Fighting workplace social stress with mental health self-management skill workshops

An in-depth look at the results of Skilled Not Ill's skill-building services on someone with a history of depression, anxiety, and addiction.

An Empirical Problem Backed by New Surveys

Workplace stress is a known detriment to mental health. Studies often downplay or fail to mention just how much of that stress is a specific type of stress: social stress.

Social wellness, the antithesis, is how we:

  • - build and maintain work relationships with each other
  • - communicate effectively about work
  • - deal with workplace conflicts in healthy ways
  • - maintain respect for ourselves and others in our interactions at work

New studies have begun to adequately address the social component of workplace stress. For example, a July 2019 report by a firm called Dynamic Signal found that 80% of workers surveyed identified as stressed because of communication issues in the workplace. [source]

Skilled Not Ill has found that it is possible to create a strong sense of social wellness in its workshop participants to the point where their social stress at work has much lower, if any, impact on their mood and productivity.

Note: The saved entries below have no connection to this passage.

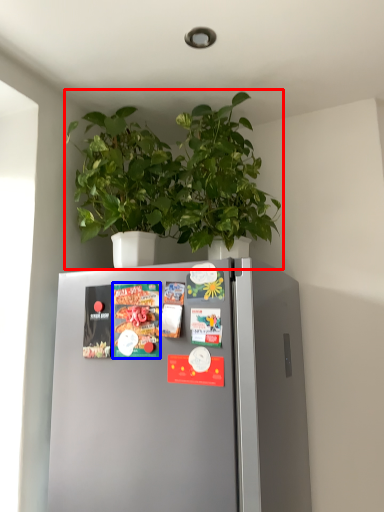 Question: Among these objects, which one is nearest to the camera, houseplant (highlighted by a red box) or magazine (highlighted by a blue box)?

Choices:
 (A) houseplant
 (B) magazine

Answer: (A) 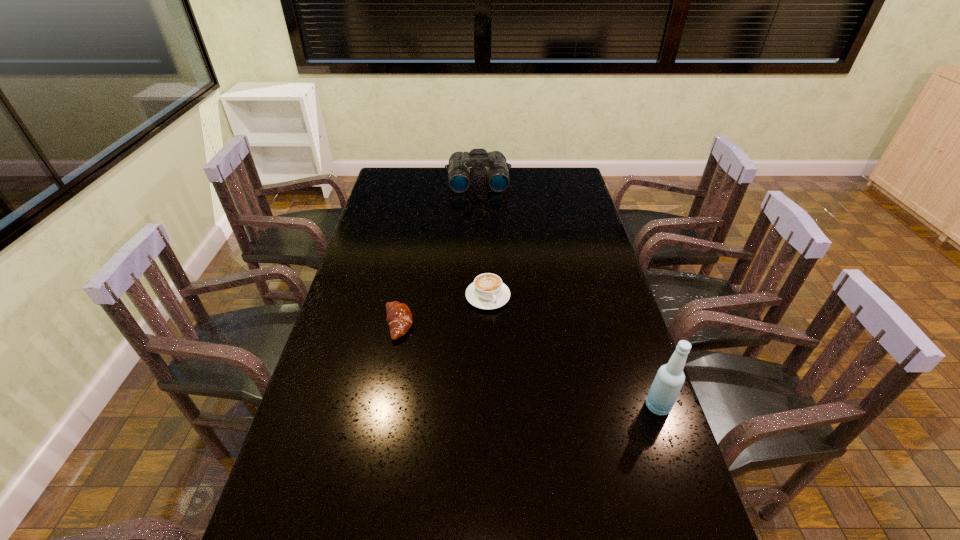 Where is `vacant spot on the desktop that is between the shortest object and the rightmost object and is positioned through the lenses of the third shortest object`? This screenshot has width=960, height=540. vacant spot on the desktop that is between the shortest object and the rightmost object and is positioned through the lenses of the third shortest object is located at coordinates (492, 354).

This screenshot has width=960, height=540. In order to click on free space on the desktop that is between the shortest object and the tallest object and is positioned on the side of the third tallest object with the handle in this screenshot , I will do `click(526, 364)`. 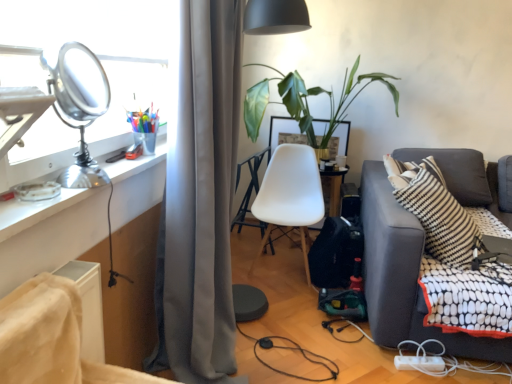 I want to click on vacant area that lies to the right of white plastic power strip at lower right, so click(x=448, y=367). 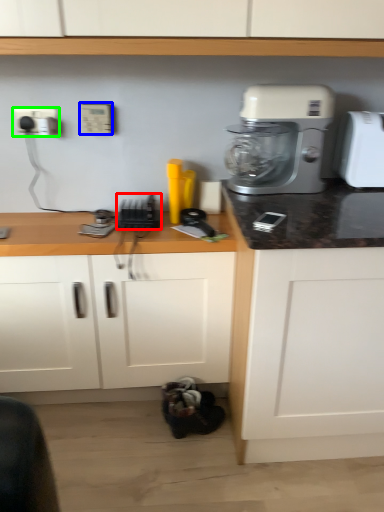 Question: Considering the real-world distances, which object is farthest from appliance (highlighted by a red box)? electric outlet (highlighted by a blue box) or electric outlet (highlighted by a green box)?

Choices:
 (A) electric outlet
 (B) electric outlet

Answer: (B)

Above: Humans are social animals. Our social interactions with each other, whenever healthy boundaries and effective communication are lacking, result in what's known as social stress. Social stress in the workplace is one of the contributing factors to lost productivity, which costs the global economy $1 trillion USD per year. [source]

"Whatever you want for yourself and for your life - it’s possible, if you’re willing to use the skills necessary to make it work.”

- Adam W.

Meet Adam

Adam is a government agency worker and military veteran in his 30's with a history of depression, anxiety, and a short struggle with addiction. Adam’s primary reasons for seeking Skilled Not Ill’s services all stemmed from social stress at work.

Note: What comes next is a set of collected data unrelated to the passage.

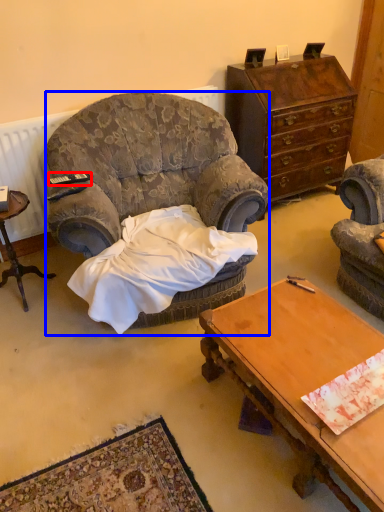 Question: Which of the following is the farthest to the observer, remote control (highlighted by a red box) or chair (highlighted by a blue box)?

Choices:
 (A) remote control
 (B) chair

Answer: (A) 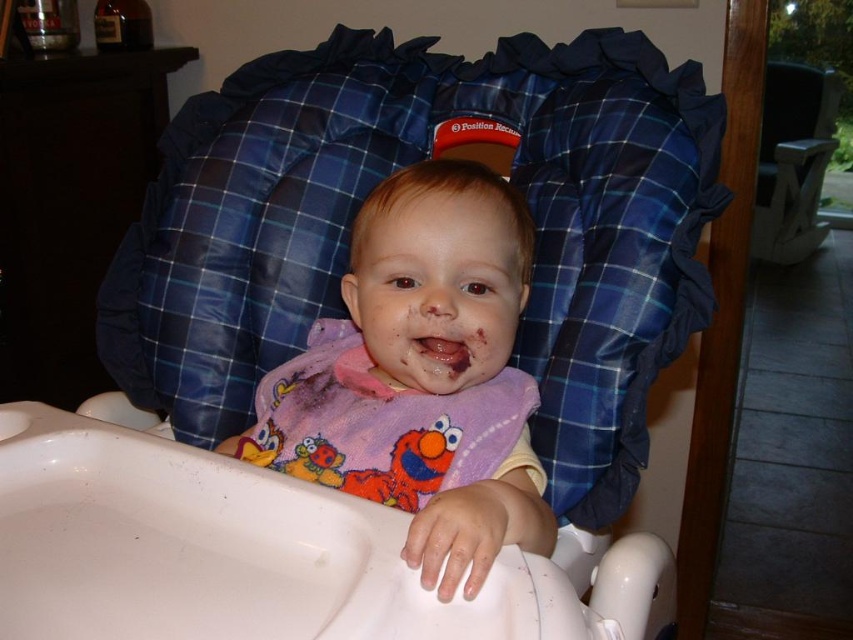 Question: Among these points, which one is farthest from the camera?

Choices:
 (A) (404, 310)
 (B) (773, 68)

Answer: (B)

Question: In this image, where is plaid fabric highchair at upper right located relative to dry skin at mouth center?

Choices:
 (A) above
 (B) below

Answer: (A)

Question: Which object is positioned closest to the dry skin at mouth center?

Choices:
 (A) matte purple bib at center
 (B) purple fleece bib at center

Answer: (A)

Question: Does matte purple bib at center appear under dry skin at mouth center?

Choices:
 (A) no
 (B) yes

Answer: (A)

Question: Which point appears farthest from the camera in this image?

Choices:
 (A) (451, 342)
 (B) (799, 131)
 (C) (432, 177)

Answer: (B)

Question: Does blue plaid cushion at center have a larger size compared to purple fleece bib at center?

Choices:
 (A) yes
 (B) no

Answer: (A) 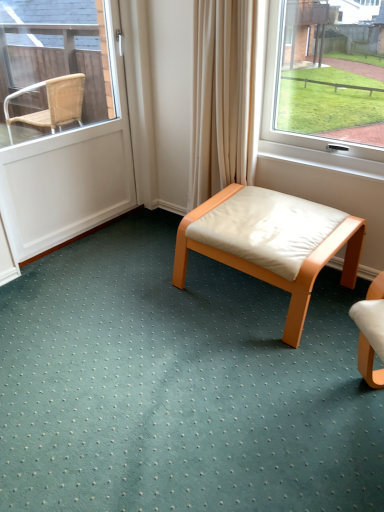 Where is `free area below light brown wood stool at center (from a real-world perspective)`? The image size is (384, 512). free area below light brown wood stool at center (from a real-world perspective) is located at coordinates (246, 291). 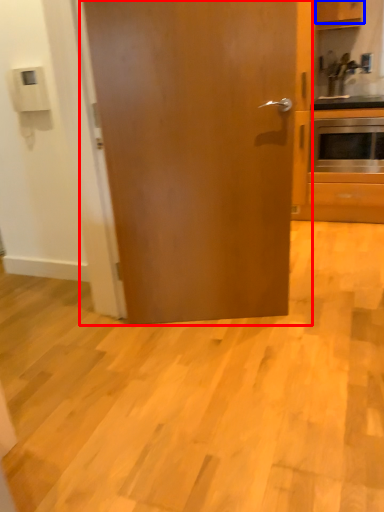 Question: Which point is closer to the camera, door (highlighted by a red box) or cabinetry (highlighted by a blue box)?

Choices:
 (A) door
 (B) cabinetry

Answer: (A) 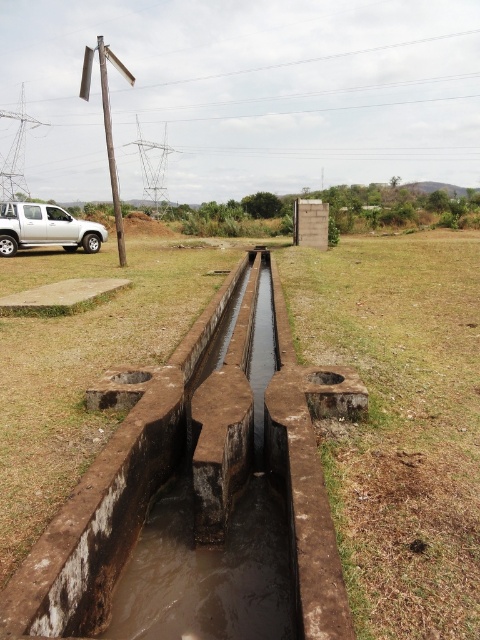 You are standing at the edge of the concrete irrigation canal and see the brown dry grass at lower center and the silver metallic truck at left. Which object is closer to your right side?

The brown dry grass at lower center is to the right of the silver metallic truck at left, so if you are facing the canal, the brown dry grass at lower center would be on your right side.

You are standing at the origin point of the image coordinate system. You want to walk to the brown dry grass at lower center. What are the coordinates you need to move to?

The coordinates of the brown dry grass at lower center are at point (399, 422). So you need to move to coordinates (399, 422).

Adam, who asked us not to use his real name in order to protect his privacy, came to Skilled Not Ill at a time when social stress at work had been adversely affecting him for months. The key issues were:

  • - persistent, negative office gossip
  • - feelings of isolation among his peers
  • - repeated failed attempts to apply within the company and move up the ladder

The social stress at work overflowed into off-work hours, resulting in constant rumination about negative micro-events at work and relentless anxiety about the anticipated treatment from his coworkers he would inevitably receive the next day. The downward spiral into poor mental health and hopelessness at work also brought harm to personal relationships - especially with his mom and long-term, on-and-off again significant other.

Like many adults in the U.S., the majority of Adam’s waking hours were spent at work. He noted that the toxic social nature of his workplace seemed contagious in that newly hired coworkers didn’t last long in their own nature before succumbing to the standard practices of their coworkers’ relentless gossip and mockery.

Adam’s employer did not prioritize, promote, or address mental health in the workplace in anyway, which is not particularly rare.

Workers & Employers are Both Losing

Negatively impactful social dynamics in the office cost the global economy $1 trillion USD per year in lost productivity [via the World Health Organization]. In alignment with this statistic, Adam and a few of his fellow employees, who feared reaching a point of becoming fed up and lashing out, were taking frequent sick days just to get away from the workplace.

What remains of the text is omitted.